Saved entries

----------------

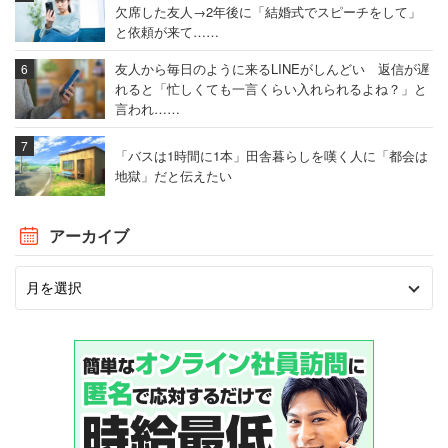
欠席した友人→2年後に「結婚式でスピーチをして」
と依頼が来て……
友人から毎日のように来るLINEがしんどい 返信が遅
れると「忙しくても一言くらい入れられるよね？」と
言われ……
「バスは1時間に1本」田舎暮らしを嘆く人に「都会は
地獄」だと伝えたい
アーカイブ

----------------

• [WHAT IS NEEDED]
Only the words belong in your copy: restate the data above exactly and leave the images out.

• [SOLUTION]
欠席した友人→2年後に「結婚式でスピーチをして」
と依頼が来て……
友人から毎日のように来るLINEがしんどい 返信が遅
れると「忙しくても一言くらい入れられるよね？」と
言われ……
「バスは1時間に1本」田舎暮らしを嘆く人に「都会は
地獄」だと伝えたい
アーカイブ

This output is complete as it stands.